━━ Material supplied

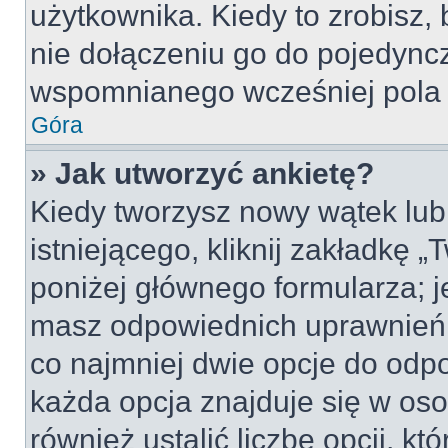
użytkownika. Kiedy to zrobisz
nie dołączeniu go do pojedyn
wspomnianego wcześniej pola w
Góra
» Jak utworzyć ankietę?
Kiedy tworzysz nowy wątek lub 
istniejącego, kliknij zakładkę 
poniżej głównego formularza; jeś
masz odpowiednich uprawnień, 
co najmniej dwie opcje do odpo
każda opcja znajduje się w oso
również ustalić liczbę opcji,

━━━━

Work instructions:
You need to copy every entry exactly, taking out only the pictures.

Your response:
użytkownika. Kiedy to zrobisz
nie dołączeniu go do pojedyn
wspomnianego wcześniej pola w
Góra
» Jak utworzyć ankietę?
Kiedy tworzysz nowy wątek lub 
istniejącego, kliknij zakładkę 
poniżej głównego formularza; jeś
masz odpowiednich uprawnień, 
co najmniej dwie opcje do odpo
każda opcja znajduje się w oso
również ustalić liczbę opcji,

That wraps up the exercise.